BEGIN Given records
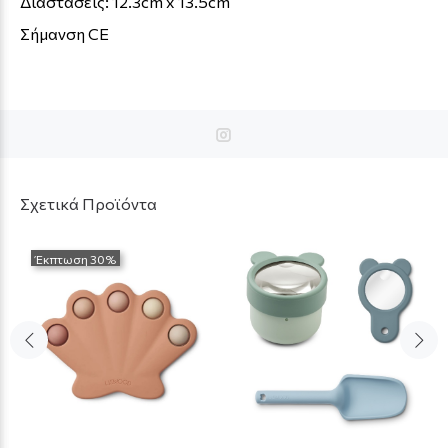
Διαστάσεις: 12.3cm x 13.5cm
Σήμανση CE
Σχετικά Προϊόντα
Έκπτωση 30%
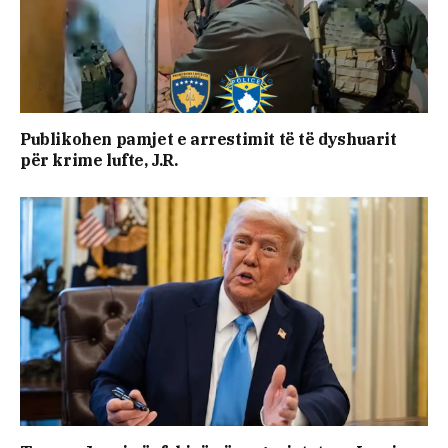
Publikohen pamjet e arrestimit të të dyshuarit
për krime lufte, J.R.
END Given records
Set out, exactly as given, the line that contains "Σχετικά Προϊόντα" along with each line after it through the end of the records above; omit the pictures.

Σχετικά Προϊόντα
Έκπτωση 30%
Publikohen pamjet e arrestimit të të dyshuarit
për krime lufte, J.R.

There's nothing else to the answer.